**Problem details**
A word-for-word copy of the line containing "Gateway da Wake?" and every following line to the end of the data below is all the answer should hold.
___ Data shown
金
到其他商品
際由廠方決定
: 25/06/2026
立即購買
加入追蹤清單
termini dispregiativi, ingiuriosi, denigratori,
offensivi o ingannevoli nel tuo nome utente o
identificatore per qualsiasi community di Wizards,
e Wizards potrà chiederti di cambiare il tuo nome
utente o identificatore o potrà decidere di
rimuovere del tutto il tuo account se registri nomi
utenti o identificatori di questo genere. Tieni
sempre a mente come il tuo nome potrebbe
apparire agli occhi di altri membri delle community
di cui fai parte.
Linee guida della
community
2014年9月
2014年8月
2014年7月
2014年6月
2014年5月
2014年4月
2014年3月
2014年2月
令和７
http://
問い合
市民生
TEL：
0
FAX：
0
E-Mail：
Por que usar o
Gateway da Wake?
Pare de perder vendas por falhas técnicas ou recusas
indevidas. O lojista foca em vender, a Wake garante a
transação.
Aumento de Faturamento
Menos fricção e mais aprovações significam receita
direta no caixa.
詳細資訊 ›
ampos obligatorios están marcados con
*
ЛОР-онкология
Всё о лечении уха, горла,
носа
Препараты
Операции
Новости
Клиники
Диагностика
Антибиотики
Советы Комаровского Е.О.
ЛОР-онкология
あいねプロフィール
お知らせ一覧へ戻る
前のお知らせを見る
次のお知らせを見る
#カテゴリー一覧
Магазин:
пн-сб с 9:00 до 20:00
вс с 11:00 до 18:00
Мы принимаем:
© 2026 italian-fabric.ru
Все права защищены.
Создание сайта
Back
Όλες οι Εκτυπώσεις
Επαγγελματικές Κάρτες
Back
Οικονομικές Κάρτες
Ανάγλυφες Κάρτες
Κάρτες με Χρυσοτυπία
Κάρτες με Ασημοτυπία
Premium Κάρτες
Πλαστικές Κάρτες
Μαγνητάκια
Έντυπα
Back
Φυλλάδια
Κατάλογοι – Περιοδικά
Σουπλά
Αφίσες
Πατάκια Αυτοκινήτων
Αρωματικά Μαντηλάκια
______
**Response to the exercise**
Gateway da Wake?
Pare de perder vendas por falhas técnicas ou recusas
indevidas. O lojista foca em vender, a Wake garante a
transação.
Aumento de Faturamento
Menos fricção e mais aprovações significam receita
direta no caixa.
詳細資訊 ›
ampos obligatorios están marcados con
*
ЛОР-онкология
Всё о лечении уха, горла,
носа
Препараты
Операции
Новости
Клиники
Диагностика
Антибиотики
Советы Комаровского Е.О.
ЛОР-онкология
あいねプロフィール
お知らせ一覧へ戻る
前のお知らせを見る
次のお知らせを見る
#カテゴリー一覧
Магазин:
пн-сб с 9:00 до 20:00
вс с 11:00 до 18:00
Мы принимаем:
© 2026 italian-fabric.ru
Все права защищены.
Создание сайта
Back
Όλες οι Εκτυπώσεις
Επαγγελματικές Κάρτες
Back
Οικονομικές Κάρτες
Ανάγλυφες Κάρτες
Κάρτες με Χρυσοτυπία
Κάρτες με Ασημοτυπία
Premium Κάρτες
Πλαστικές Κάρτες
Μαγνητάκια
Έντυπα
Back
Φυλλάδια
Κατάλογοι – Περιοδικά
Σουπλά
Αφίσες
Πατάκια Αυτοκινήτων
Αρωματικά Μαντηλάκια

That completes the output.